The estimated 600,000 people with disabilities in Azerbaijan face many barriers to leading independent and fulfilling lives. These include not only physical barriers, such as limited access to public spaces, transportation and recreation facilities, but also social prejudices that restrict their ability to participate in education and employment.

When Azimova applied to the high school she had wanted to attend in Baku, for example, the administration refused to accept her.

“They told my parents I had to go to a special school – a boarding school so far away we wouldn’t be able to see each other for weeks at a time,” recalls Azimova, whose physical mobility has been severely restricted since she was three years old as the result of a brain operation. “We knew at once that we couldn’t stand that idea, and so for better or for worse, I ended up being home-schooled all those years.”

Though Azimova has directly experienced the inequalities of opportunities for people with disabilities all of her life, now more than ever, she refuses to be excluded.

Nanakhanum Azimova works on a sewing project at the art school she attends in Baku. Photo: UNFPA Azerbaijan

“Going to art school opened up a whole new world to me: not just drawing but also new friendships,” she says. “Now I know what it means to be accepted, to be treated as an equal by my tutors and peers.”

Elnara Aliyeva, one of the arts tutors at the school, says the greatest reward of her job is seeing how the classes build up the students’ confidence in so many different areas as they develop a sense of belonging.

“Nanakhanum found it very hard to draw when she first came to the school because of her disabilities,” says Aliyeva. “But hours of hard work and perseverance have paid off and she’s now dexterous enough to do what she’s always wanted – to draw!”

The establishment of the art school is part of UNFPA’s longstanding commitment to helping people with disabilities overcome barriers in Azerbaijan.

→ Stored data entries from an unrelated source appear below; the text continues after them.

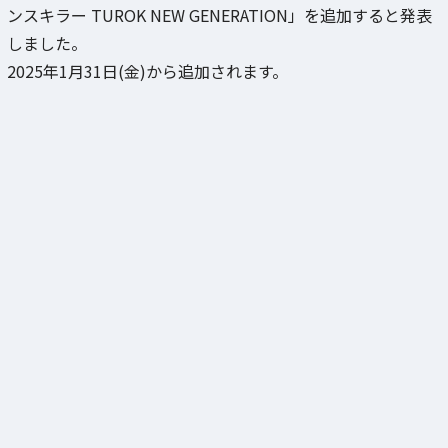
ンスキラー TUROK NEW GENERATION」を追加すると発表
しました。
2025年1月31日(金)から追加されます。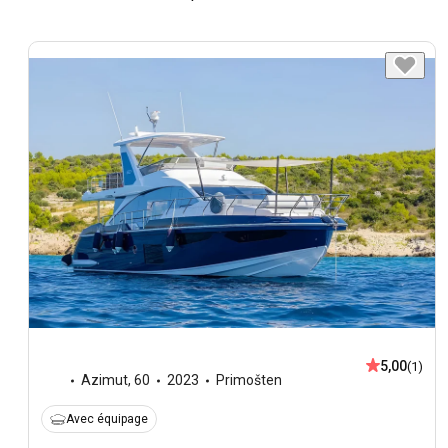
5,00
(1)
Azimut
,
60
2023
Primošten
Avec équipage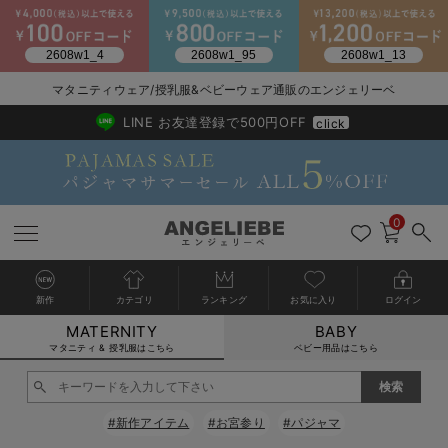
2026/NewArrival
送料495円(一部地域を除く) 7,700円以上で送料無料
マタニティウェア/授乳服&ベビーウェア通販のエンジェリーベ
LINE お友達登録で500円OFF
click
0
新作
カテゴリ
ランキング
お気に入り
ログイン
MATERNITY
BABY
戻る
戻る
戻る
戻る
戻る
戻る
戻る
戻る
戻る
戻る
戻る
戻る
戻る
戻る
戻る
戻る
戻る
戻る
戻る
戻る
戻る
戻る
戻る
戻る
戻る
戻る
戻る
戻る
戻る
戻る
戻る
カートに入れる
マタニティ & 授乳服はこちら
ベビー用品はこちら
マタニティウェア全て
マタニティ 下着・インナー全て
授乳服全て
マタニティ フォーマル全て
授乳用品全て
マタニティレッグウェア全て
マタニティ ボディケア全て
アウトレット全て
特集全て
再入荷全て
送料無料アイテム全て
ブラキャミ おまとめ
【37周年祭セール】
気温差別オススメアイ
マタニティウェア お
こだわりの履き心地！
出産準備応援割全て
春のマタニティワンピ
Gift Selection 
冬の冷え対策インナー
入院準備の持ち物チェ
冬のあったか特集全て
閉じる
マタニティ ワンピース
授乳ワンピース
マタニティ スーツ
妊婦用 抱き枕・授乳クッション
マタニティストッキング・タイツ
妊娠線クリーム
【アウトレット】ワンピース
抗菌防臭加工
再入荷｜インナー
授乳ブラ・マタニティブラ（マタニティインナー・産後用品）
ワンピース
【37周年祭セール】2
【15℃】3月下旬～
動きやすく着回しでき
強撚スムース(コスパ
【おまとめ割】パジャ
カジュアル
ジャケット派
マタニティパジャマ
【オフィスカジュアル
レギンスタイプ
【フォーマル】ワンピ
【ベビー】長袖
ハンカチ
快適ウェア10%OFF
セットアップ・ レイ
〜3,000円（税込）
薄くてあったか
入院してすぐ使うグッ
【冬のあったか特集】
#新作アイテム
#お宮参り
#パジャマ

It was set up under the umbrella of the joint project “Addressing the Rights and Well-Being of Women with Disabilities and Veterans of the Nagorno-Karabakh Conflict,” which was launched at the initiative of the First Vice President of Azerbaijan, Mehriban Aliyeva. It is funded by the Ministry of Labour and Social Protection and implemented by UNFPA and UNDP.

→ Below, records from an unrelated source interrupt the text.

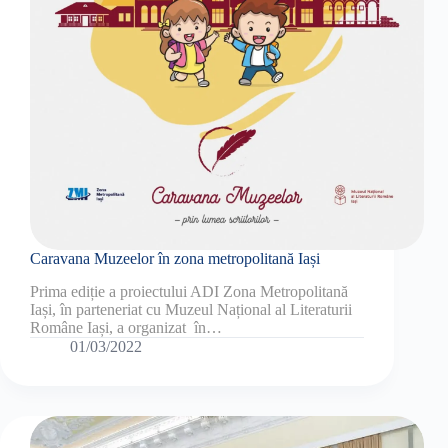
Caravana Muzeelor în zona metropolitană Iași
Prima ediție a proiectului ADI Zona Metropolitană
Iași, în parteneriat cu Muzeul Național al Literaturii
Române Iași, a organizat în…
01/03/2022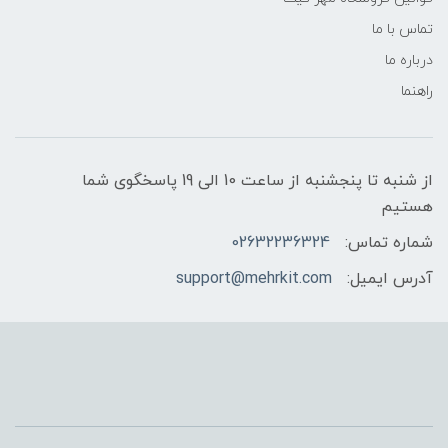
تماس با ما
درباره ما
راهنما
از شنبه تا پنجشنبه از ساعت 10 الی 19 پاسخگوی شما
هستیم
شماره تماس:
02632236324
آدرس ایمیل:
support@mehrkit.com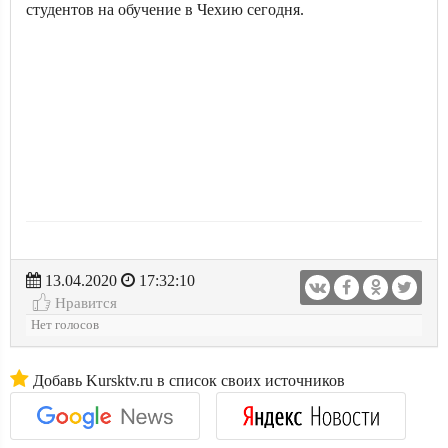
студентов на обучение в Чехию сегодня.
13.04.2020
17:32:10
Нравится
Нет голосов
Добавь Kursktv.ru в список своих источников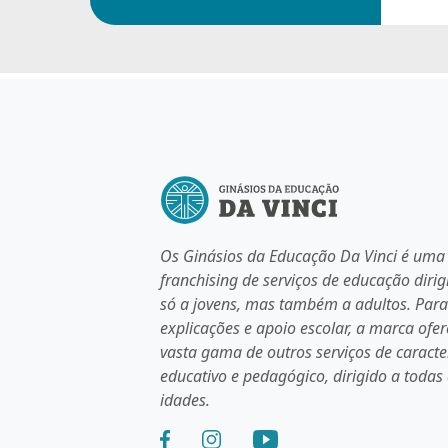
Os Ginásios da Educação Da Vinci é uma
franchising de serviços de educação dirig
só a jovens, mas também a adultos. Par
explicações e apoio escolar, a marca ofe
vasta gama de outros serviços de caracte
educativo e pedagógico, dirigido a todas
idades.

With the onset of the COVID-19 pandemic this year, the art school has switched to online education. Azimova and her fellow students were provided with all necessary equipment and tools to facilitate their learning and are now regularly attending online classes.

To keep everyone’s spirits up during these challenging times, the project is supporting the school to organize an exhibition of artworks and handicrafts to take place at the end of this year. For most of the students, it will be the first time they’ve had the public look at their art – and a first opportunity to gain some income for their work.

“This year has been stressful for so many people but I’ve had art school to keep me going the whole way through the pandemic,” says Azimova. “And I’ve got something to look forward to when 2020 finally comes to an end too – my first display in an art exhibition!”